All the recent polling suggests Andy Burnham is losing more votes than anyone else to Jeremy Corbyn, says Diana Johnson MP.

Tom Blenkinsop MP on the New Statesman website today says he is giving his second preference to Andy Burnham as he thinks that Andy has the best chance of beating Jeremy.

This is on the basis that if Yvette goes out first all her second preferences will swing behind Andy, whereas if Andy goes out first then his second preferences, due to the broad alliance he has created behind his campaign, will all or largely switch to the other male candidate, Jeremy.

Let's take a deep breath and try and think through what will be the effect of preferential voting in the Labour leadership.

First of all, it is very difficult to know how second preferences will switch. From my telephone canvassing there is some rather interesting voting going on, but I don't accept that Tom’s analysis is correct. I have certainly picked up growing support for Yvette in recent weeks.

In fact you can argue the reverse of Tom’s analysis is true – Andy has moved further away from the centre and, as a result, his pitch to those like Tom who are supporting Liz first is now narrower. As a result, Yvette is more likely to pick up those second preferences.

Stats from the Yvette For Labour team show Yvette picking up the majority of second preferences from all candidates – from the Progress wing supporting Liz to the softer left fans of Jeremy – and Andy's supporters too. Their figures show many undecideds opting for Yvette as their first preference, as well as others choosing to switch their first preference to Yvette from one of the other candidates. It's for this reason I still believe only Yvette has the breadth of support to beat Jeremy and then to go on to win in 2020.

It's interesting that Andy has not been willing to make it clear that second preferences should go to Yvette or Liz. Yvette has been very clear that she would encourage second preferences to be for Andy or Liz.

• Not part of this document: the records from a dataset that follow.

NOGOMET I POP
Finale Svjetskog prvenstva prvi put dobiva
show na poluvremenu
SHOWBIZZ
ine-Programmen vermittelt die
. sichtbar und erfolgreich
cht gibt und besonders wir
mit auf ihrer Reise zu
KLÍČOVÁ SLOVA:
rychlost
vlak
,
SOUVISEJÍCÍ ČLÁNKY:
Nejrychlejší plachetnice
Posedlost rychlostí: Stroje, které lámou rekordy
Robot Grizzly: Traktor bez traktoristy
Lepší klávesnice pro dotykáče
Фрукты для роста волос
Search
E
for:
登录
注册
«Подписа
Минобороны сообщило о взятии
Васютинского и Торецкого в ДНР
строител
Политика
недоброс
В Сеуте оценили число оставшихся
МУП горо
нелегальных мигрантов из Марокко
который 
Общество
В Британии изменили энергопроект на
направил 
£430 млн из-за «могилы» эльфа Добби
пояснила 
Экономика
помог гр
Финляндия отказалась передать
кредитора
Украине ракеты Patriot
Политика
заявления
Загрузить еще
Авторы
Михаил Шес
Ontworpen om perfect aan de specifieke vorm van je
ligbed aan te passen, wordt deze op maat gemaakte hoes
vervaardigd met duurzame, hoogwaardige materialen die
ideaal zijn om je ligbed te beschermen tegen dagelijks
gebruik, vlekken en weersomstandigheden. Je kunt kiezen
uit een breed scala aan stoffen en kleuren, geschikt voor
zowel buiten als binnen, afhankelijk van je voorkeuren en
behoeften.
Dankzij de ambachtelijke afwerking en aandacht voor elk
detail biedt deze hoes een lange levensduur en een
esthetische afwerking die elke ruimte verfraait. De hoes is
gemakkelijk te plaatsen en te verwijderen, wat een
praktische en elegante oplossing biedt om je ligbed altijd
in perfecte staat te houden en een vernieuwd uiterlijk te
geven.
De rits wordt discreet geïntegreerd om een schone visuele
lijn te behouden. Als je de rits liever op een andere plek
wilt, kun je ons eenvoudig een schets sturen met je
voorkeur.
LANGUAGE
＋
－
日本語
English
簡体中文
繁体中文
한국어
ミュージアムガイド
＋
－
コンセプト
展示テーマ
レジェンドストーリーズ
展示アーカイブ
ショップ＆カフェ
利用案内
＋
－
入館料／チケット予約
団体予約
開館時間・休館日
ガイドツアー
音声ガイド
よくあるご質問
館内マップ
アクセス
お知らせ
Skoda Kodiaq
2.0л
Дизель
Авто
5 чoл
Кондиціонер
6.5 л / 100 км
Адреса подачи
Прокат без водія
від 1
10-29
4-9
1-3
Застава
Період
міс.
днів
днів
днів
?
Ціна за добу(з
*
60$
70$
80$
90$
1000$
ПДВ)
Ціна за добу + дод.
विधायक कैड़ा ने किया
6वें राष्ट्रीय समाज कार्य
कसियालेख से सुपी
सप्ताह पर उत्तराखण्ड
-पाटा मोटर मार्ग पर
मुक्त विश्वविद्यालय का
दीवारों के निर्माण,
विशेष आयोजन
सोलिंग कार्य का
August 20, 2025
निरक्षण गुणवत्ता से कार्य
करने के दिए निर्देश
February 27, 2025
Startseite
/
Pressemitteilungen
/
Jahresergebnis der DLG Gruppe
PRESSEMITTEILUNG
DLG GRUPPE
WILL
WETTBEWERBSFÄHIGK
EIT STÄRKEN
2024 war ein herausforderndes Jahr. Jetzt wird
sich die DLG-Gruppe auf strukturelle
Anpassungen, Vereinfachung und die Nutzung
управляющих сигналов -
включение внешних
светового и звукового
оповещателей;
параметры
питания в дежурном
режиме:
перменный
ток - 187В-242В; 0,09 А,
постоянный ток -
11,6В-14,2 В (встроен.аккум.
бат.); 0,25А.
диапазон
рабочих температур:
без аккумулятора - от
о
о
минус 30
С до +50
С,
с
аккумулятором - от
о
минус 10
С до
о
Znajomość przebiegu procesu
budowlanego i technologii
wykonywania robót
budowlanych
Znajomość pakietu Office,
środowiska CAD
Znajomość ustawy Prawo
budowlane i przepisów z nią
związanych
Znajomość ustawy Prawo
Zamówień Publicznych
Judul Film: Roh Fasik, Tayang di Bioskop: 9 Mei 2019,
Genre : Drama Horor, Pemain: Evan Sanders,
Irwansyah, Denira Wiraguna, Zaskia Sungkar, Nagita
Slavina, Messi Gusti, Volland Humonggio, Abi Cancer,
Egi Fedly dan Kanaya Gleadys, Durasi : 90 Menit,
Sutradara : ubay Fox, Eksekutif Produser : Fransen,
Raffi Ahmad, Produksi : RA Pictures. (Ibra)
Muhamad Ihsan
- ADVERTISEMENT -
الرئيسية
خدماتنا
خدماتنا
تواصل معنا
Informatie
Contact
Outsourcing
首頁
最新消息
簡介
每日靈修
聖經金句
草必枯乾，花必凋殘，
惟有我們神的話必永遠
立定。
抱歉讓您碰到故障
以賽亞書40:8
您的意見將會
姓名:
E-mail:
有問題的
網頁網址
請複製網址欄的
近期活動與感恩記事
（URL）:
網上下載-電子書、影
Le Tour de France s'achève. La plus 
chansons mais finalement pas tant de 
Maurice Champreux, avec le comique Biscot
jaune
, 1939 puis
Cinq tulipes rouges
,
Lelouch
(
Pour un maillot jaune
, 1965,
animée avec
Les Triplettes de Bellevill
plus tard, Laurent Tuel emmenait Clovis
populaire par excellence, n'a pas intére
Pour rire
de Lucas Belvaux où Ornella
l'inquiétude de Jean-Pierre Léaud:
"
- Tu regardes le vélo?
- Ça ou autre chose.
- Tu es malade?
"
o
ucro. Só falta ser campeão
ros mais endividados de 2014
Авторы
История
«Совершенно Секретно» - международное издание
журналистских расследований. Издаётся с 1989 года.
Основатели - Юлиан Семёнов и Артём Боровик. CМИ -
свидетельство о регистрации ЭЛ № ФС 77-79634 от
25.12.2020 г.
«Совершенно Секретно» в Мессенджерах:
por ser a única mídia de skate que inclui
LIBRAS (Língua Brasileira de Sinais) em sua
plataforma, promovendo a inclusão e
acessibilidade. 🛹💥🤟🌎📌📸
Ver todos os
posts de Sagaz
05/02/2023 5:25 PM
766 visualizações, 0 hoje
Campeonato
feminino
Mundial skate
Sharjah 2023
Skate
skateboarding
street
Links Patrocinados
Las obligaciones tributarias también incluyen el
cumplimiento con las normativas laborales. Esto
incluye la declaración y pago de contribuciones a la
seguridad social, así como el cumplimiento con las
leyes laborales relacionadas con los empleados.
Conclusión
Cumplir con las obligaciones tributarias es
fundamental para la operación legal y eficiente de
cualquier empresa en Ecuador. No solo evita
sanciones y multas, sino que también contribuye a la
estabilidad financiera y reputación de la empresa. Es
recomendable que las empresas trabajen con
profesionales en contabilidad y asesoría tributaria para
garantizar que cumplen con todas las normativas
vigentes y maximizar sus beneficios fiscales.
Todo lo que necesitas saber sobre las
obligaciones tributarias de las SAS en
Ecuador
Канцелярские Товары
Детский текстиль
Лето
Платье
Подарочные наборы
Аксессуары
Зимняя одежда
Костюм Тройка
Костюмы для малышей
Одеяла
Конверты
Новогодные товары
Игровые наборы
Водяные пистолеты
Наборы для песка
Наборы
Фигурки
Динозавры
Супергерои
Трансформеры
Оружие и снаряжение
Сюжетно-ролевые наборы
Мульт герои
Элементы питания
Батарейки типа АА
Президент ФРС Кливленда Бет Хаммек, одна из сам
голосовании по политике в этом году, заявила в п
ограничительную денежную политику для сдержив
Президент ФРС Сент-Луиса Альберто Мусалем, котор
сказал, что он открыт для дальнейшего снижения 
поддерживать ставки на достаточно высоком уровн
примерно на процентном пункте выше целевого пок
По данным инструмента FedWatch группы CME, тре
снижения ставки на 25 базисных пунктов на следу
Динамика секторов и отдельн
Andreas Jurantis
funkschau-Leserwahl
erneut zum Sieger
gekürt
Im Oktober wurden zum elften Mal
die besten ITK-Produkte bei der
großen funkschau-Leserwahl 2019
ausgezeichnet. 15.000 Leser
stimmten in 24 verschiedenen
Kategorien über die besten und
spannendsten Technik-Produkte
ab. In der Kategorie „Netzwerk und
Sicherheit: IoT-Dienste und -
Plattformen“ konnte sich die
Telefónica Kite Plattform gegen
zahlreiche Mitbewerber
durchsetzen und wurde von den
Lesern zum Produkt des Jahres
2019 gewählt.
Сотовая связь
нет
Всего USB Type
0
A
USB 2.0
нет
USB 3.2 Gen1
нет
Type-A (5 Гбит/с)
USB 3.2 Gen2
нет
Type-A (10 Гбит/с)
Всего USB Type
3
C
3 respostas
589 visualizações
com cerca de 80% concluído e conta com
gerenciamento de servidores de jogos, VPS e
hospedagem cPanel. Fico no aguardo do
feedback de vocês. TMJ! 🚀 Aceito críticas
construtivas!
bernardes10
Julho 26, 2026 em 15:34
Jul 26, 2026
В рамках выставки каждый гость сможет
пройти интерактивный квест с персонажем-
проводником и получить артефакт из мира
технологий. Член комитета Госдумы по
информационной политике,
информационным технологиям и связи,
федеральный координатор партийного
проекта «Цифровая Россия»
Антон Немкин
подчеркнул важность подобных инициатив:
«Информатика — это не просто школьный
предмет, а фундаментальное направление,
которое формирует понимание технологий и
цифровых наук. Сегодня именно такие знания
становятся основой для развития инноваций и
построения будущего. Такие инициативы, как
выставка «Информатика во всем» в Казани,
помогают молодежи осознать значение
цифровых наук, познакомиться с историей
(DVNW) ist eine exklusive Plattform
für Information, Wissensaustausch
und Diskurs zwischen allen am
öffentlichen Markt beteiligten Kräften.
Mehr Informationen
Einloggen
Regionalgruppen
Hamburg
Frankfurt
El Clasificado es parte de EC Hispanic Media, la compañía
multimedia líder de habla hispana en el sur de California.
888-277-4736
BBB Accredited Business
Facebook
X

Having watched Andy on Sky's Murnaghan show this morning, he categorically states that Labour will not get beyond first base with the electorate at a general election if we are not economically credible and that fundamentally Jeremy's economic plans do not add up. So, I am unsure why Andy is so unwilling to be clear on second preferences.

All the recent polling suggests Andy is losing more votes than anyone else to Jeremy. He trails fourth in London – where a huge proportion of our electorate is based.

So I would urge Tom to reflect more widely on who is best placed to provide the strongest opposition to the Tories, appeal to the widest group of voters and reach out to the communities we need to win back. I believe that this has to be Yvette.

The Newsnight focus group a few days ago showed that Yvette is best placed to win back those former Labour voters we will need in 2020.

Labour will pay a massive price if we ignore this.

Diana Johnson is the Labour MP for Hull North.